People Sleep Outside in Tuzla. This is One of the First Hotspots for Displaced People Arrivals in Bosnia & Herzegovina.
“When we went on ‘the game’ to try and reach Italy from Bosnia & Herzegovina. Twenty-five people left together and only five made it. We lost people on the way and some were sick or injured in the jungle and we were unable to wait for them. Some were caught by police and deported back to Bihac which is on the Bosnia & Herzegovina – Croatia border.”
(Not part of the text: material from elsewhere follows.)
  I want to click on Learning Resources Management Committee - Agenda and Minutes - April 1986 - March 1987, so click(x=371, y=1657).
Khan tells us how the authorities had mercilessly beaten him and his friends. He talks about having all his belongings – money, clothes, mobile phone and even the shoes on his feet being taken off him by police officers. In other incidents people on the same journey were robbed at knife point by thieves who target these travelling groups. “Sometimes there was no food or water,” he says, “we had no choice but to drink from dirty puddles and streams and eat leaves from trees.”
“Families and children are also on this journey.”
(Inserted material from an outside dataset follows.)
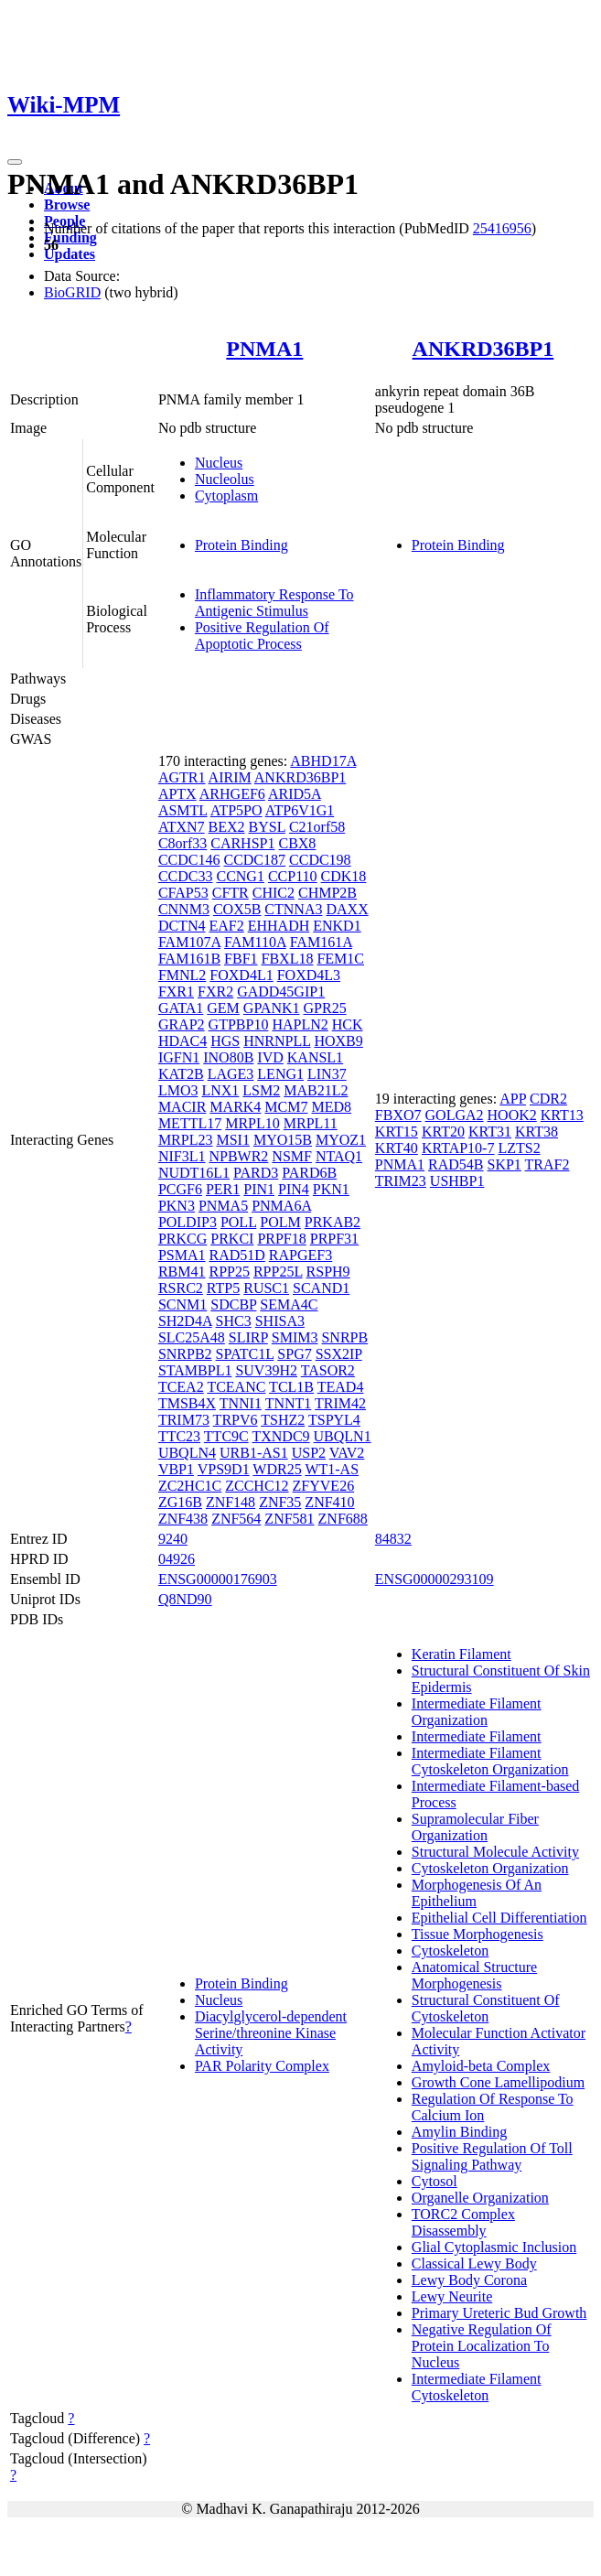  I want to click on PRPF31, so click(334, 1238).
“We are forced into lorries and containers where we can’t breathe.”
“We jump onto running trains or hold onto the bottom of trucks risking our lives, but we have no other options.”
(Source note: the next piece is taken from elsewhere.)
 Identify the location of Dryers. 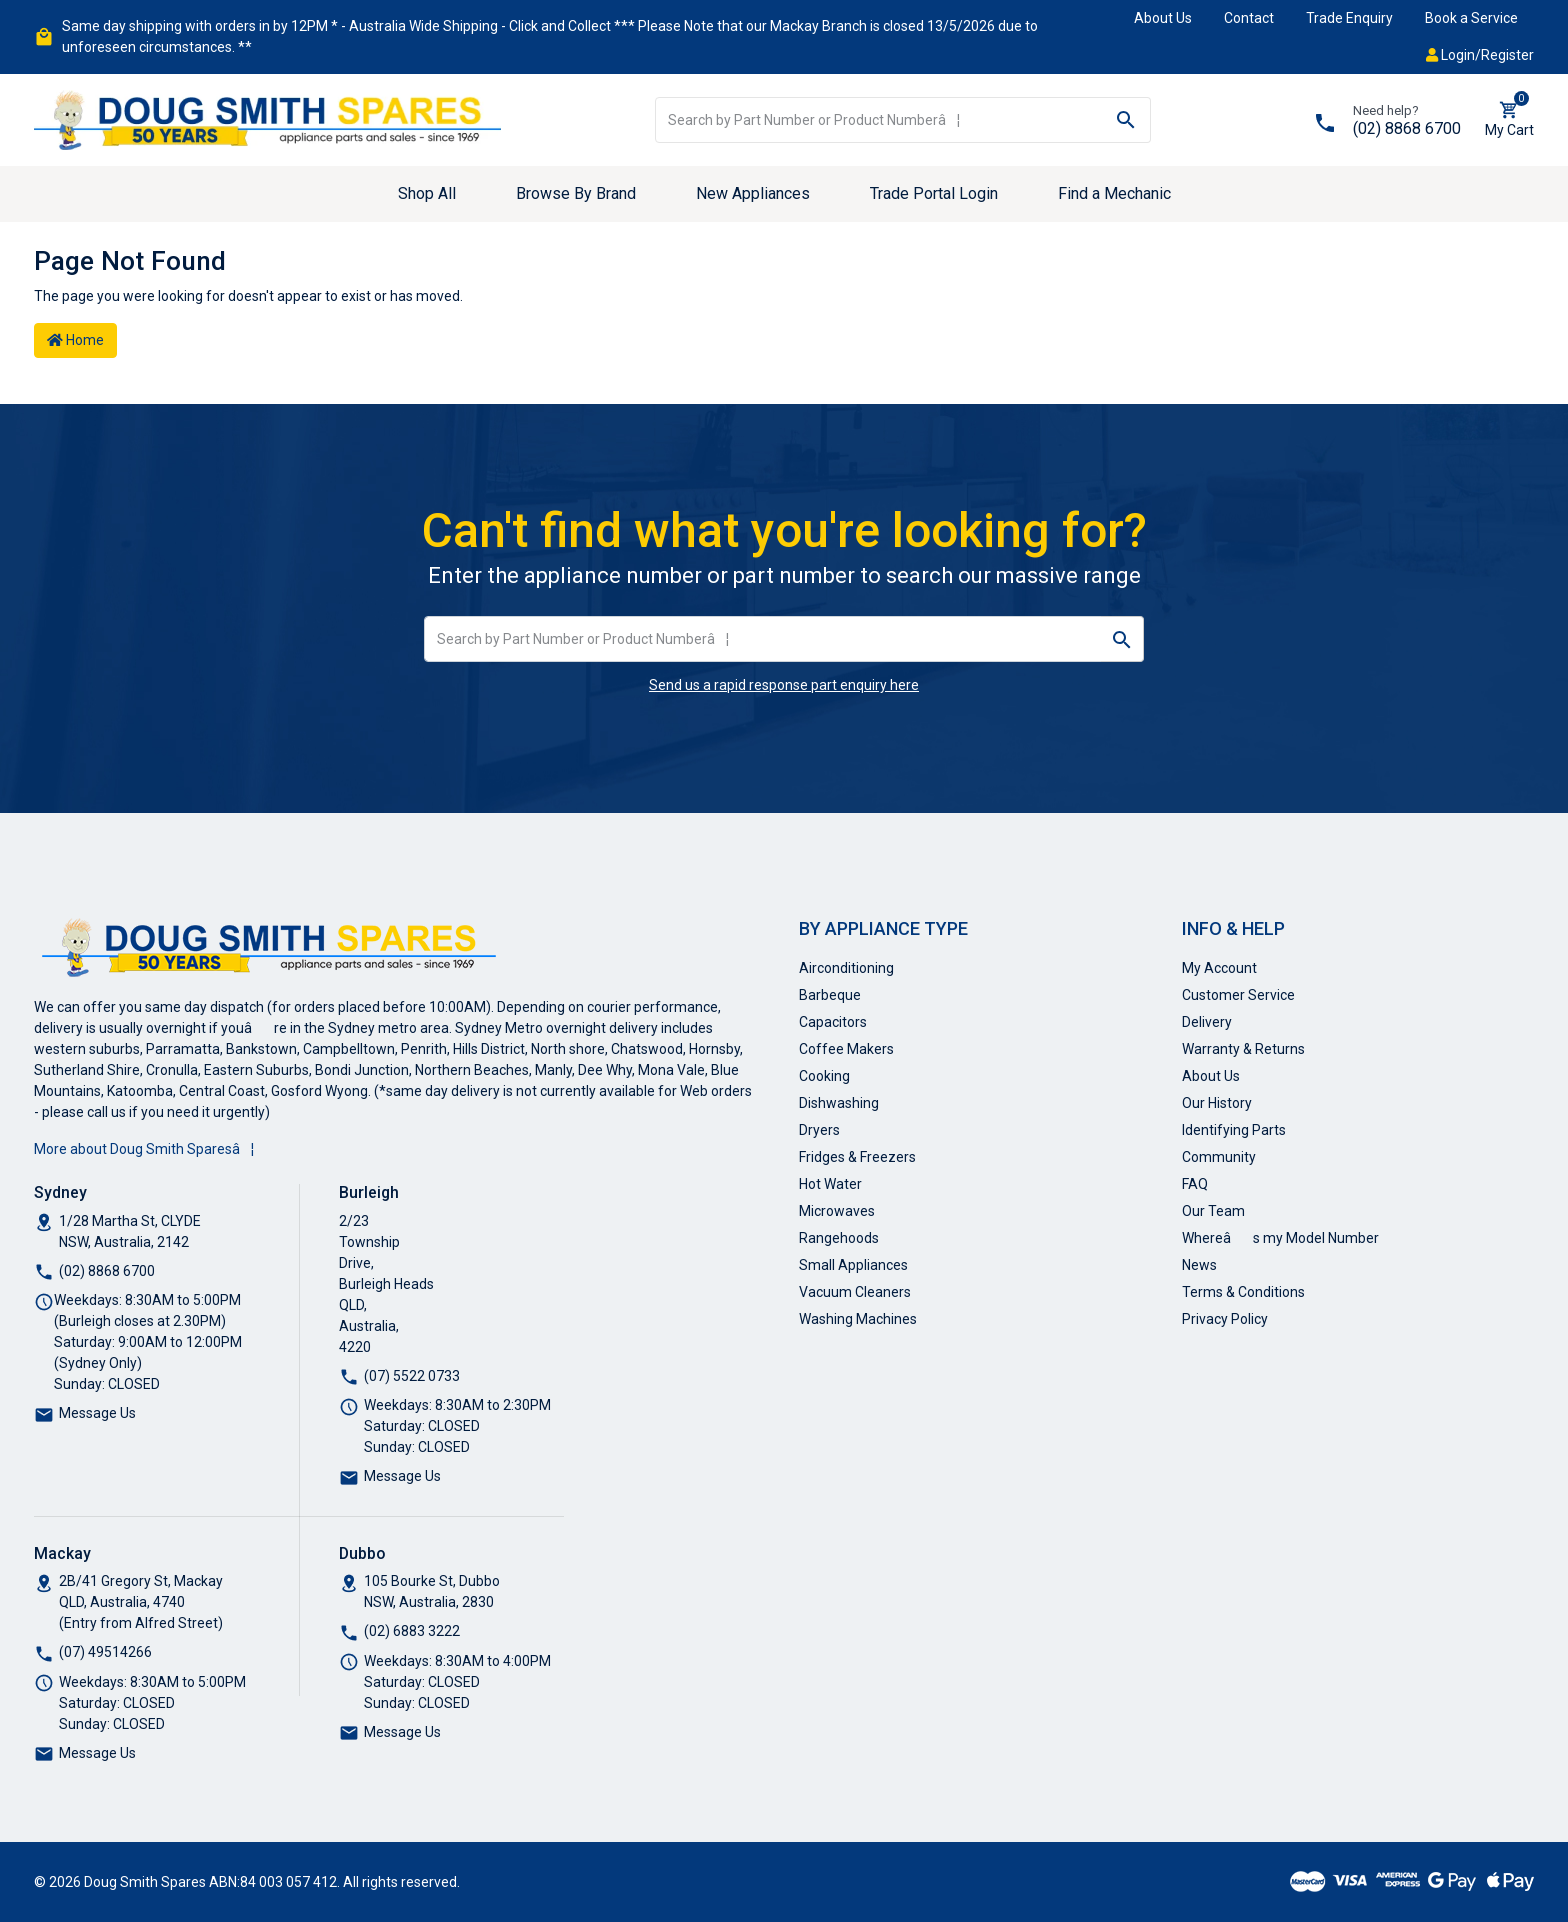
(819, 1130).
A Family from Syria Travelling the Balkan Route. Photo Credit : Guevara Nabi
“This journey is ruthless, and you can only look after yourself. Friends leave friends and even brothers are forced to leave brothers behind.”
Khan then described what sounded like a post-apocalyptic movie where survivors wander around looking for other people and shelter. Sometimes, they find other ‘survivors’ from before and other times they encounter hostility.
Khan went on to say: “I saw a man from Pakistan go crazy. He was with us at the beginning and then we lost him. Ten days later when I had almost reached Italy, I suddenly saw him again. I was all alone. Once we got to the border I had fallen and hurt my back in the jungle and the others were forced to leave me.”
Khan found a lone house after walking for a long time and a lady helped him by giving him food and water whilst letting him sleep in the garden as his phone was being charged.
Suddenly the Pakistani man appeared again.
“He was reciting phrases from the Quran, flailing his arms around, talking to himself and his eyes looked wild. I think this journey had made him lose his mind,” says Khan.
“He was normal when I met him at the beginning, and now, he seemed insane.”
Can you imagine being in a situation so desperate you have to leave your friend or your own sibling behind?
‘The game’ is a term used by people trying to cross borders to go to other countries seeking safety and a better life, in Western Europe.
As smugglers exploit these people and our world leaders and authorities let them down, people are forced to starve and drink dirty water along dangerous routes. After being beaten by border police, their bodies laden with injuries/pain and their minds which are now traumatised for life – this is a bitter reminder that people with no choosing, really are part of a lethal game. A deadly game of chess played by the world where innocent people are no longer humans but pawns.